A party needs more than 5 percent of the second vote in order to be taken into account in the distribution of the seats in the Bundestag. If at least three people from a party win a direct mandate, they can still get seats in parliament.
In summary: Half of the members of the Bundestag are elected by the first vote. The total number of seats that a party receives in the Bundestag is regulated by the second votes won.
Another difference between the first and second vote:
In the case of federal elections, voters can put two crosses on the ballot paper.
- With the “first vote” you choose a candidate from your constituency. There are a total of 299 of these constituencies in Germany. An average of 250,000 people lives in each of them.
- In the individual constituencies, the candidates compete for the first votes of the voters. Each party can nominate one, but independent candidacies are also possible.
- Each candidate promotes himself and his party, tours the district, and presents topics that he thinks are particularly important for the region and for his party.
- Whoever gets the most first votes in his constituency receives a direct mandate and is a member of the Bundestag. All other candidates come away empty-handed.
- There are a total of 299 members of the Bundestag.
- The principle of the first vote ensures that every region is represented in the Bundestag.
- The “second vote” – despite its name, is more important than the first vote: because the second vote determines the majority in the Bundestag – that is, how many of the 598 seats in the Bundestag each party is entitled to. The extrapolations on the election evenings are also about the second votes.
- Put simply: if a party has won 40 percent of the second vote, it will get at least 40 percent of the seats in the Bundestag.
The most Important difference is:
- The second votes only count if parties have won at least five percent of all second votes or three constituencies. If not, the second votes expire.
- With the second vote, the voters do not decide in favor of a person, but in favor of the state list of a party. On this list are the candidates that a party for the state would like to send to Berlin.

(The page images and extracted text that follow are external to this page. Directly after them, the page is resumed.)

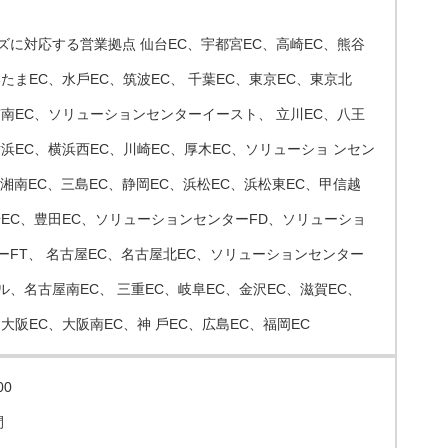
ズに対応する営業拠点 仙台EC、宇都宮EC、高崎EC、熊谷
いたまEC、水戶EC、筑波EC、 千葉EC、東京EC、東京北
京南EC、ソリューションセンターイースト、 立川EC、八王
横浜EC、横浜⻄EC、川崎EC、厚木EC、ソリューショ ンセン
、湘南EC、三島EC、静岡EC、浜松EC、浜松東EC、甲信越
崎EC、豊田EC、ソリューションセンターFD、ソリューショ
ーFT、 名古屋EC、名古屋北EC、ソリューションセンター
ル、名古屋南EC、 三重EC、岐阜EC、金沢EC、滋賀EC、
大阪EC、大阪南EC、神 戶EC、広島EC、福岡EC
00
間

- It depends on the order of the candidates on the list because the parties send their candidates to Berlin in proportion to their second votes. Those who are at the top are more likely to get there.

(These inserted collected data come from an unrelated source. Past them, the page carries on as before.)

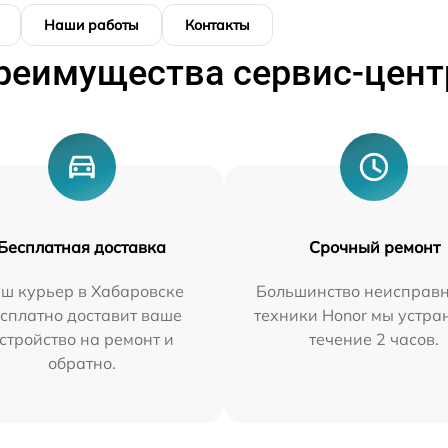
Наши работы
Контакты
реимущества сервис-цент
Бесплатная доставка
Срочный ремонт
ш курьер в Хабаровске
Большинство неисправн
сплатно доставит ваше
техники Honor мы устра
стройство на ремонт и
течение 2 часов.
обратно.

- The following then applies to the allocation of seats in the Bundestag: First, the seats are allocated to the direct candidates of a party. Then the candidates follow from the state lists.
- Put simply, half of the members of the Bundestag have the first vote. The total number of seats that a party receives in the Bundestag, on the other hand, is determined by the second votes won.

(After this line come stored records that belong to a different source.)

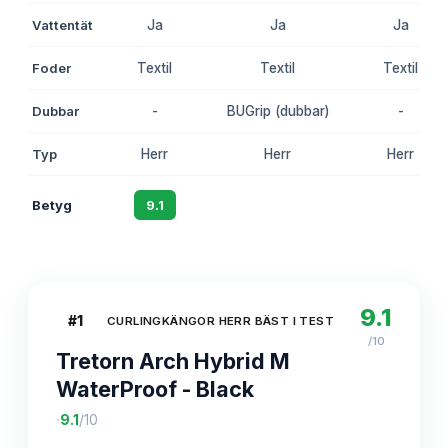
Vattentät
Ja
Ja
Ja
Foder
Textil
Textil
Textil
Dubbar
-
BUGrip (dubbar)
-
Typ
Herr
Herr
Herr
Betyg
9.1
8.8
8.5
9.1
#
1
CURLINGKÄNGOR HERR BÄST I TEST
/10
Tretorn Arch Hybrid M
WaterProof - Black
·
9.1
/10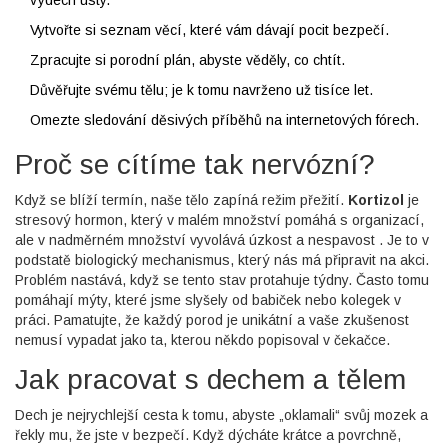
Vytvořte si seznam věcí, které vám dávají pocit bezpečí.
Zpracujte si porodní plán, abyste věděly, co chtít.
Důvěřujte svému tělu; je k tomu navrženo už tisíce let.
Omezte sledování děsivých příběhů na internetových fórech.
Proč se cítíme tak nervózní?
Když se blíží termín, naše tělo zapíná režim přežití.
Kortizol
je
stresový hormon, který v malém množství pomáhá s organizací,
ale v nadměrném množství vyvolává úzkost a nespavost
. Je to v
podstatě biologický mechanismus, který nás má připravit na akci.
Problém nastává, když se tento stav protahuje týdny. Často tomu
pomáhají mýty, které jsme slyšely od babiček nebo kolegek v
práci. Pamatujte, že každý porod je unikátní a vaše zkušenost
nemusí vypadat jako ta, kterou někdo popisoval v čekačce.
Jak pracovat s dechem a tělem
Dech je nejrychlejší cesta k tomu, abyste „oklamali“ svůj mozek a
řekly mu, že jste v bezpečí. Když dýcháte krátce a povrchně,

Example of a first and second vote
The German Bundestag has 598 members by default (usually there are more due to overhang and equalization mandates). 299 members are direct mandates that are awarded the first vote. The remaining 299 mandates are occupied by the list members of the parties. For example, if Party A had 48% of the vote and Party B 33%, followed by Party C with 19%, these parties would get 144 (A), 99 (B), and 57 (C) seats. This simple example also results in a total of 300 seats. In other words, one of the MPs already has an overhang mandate.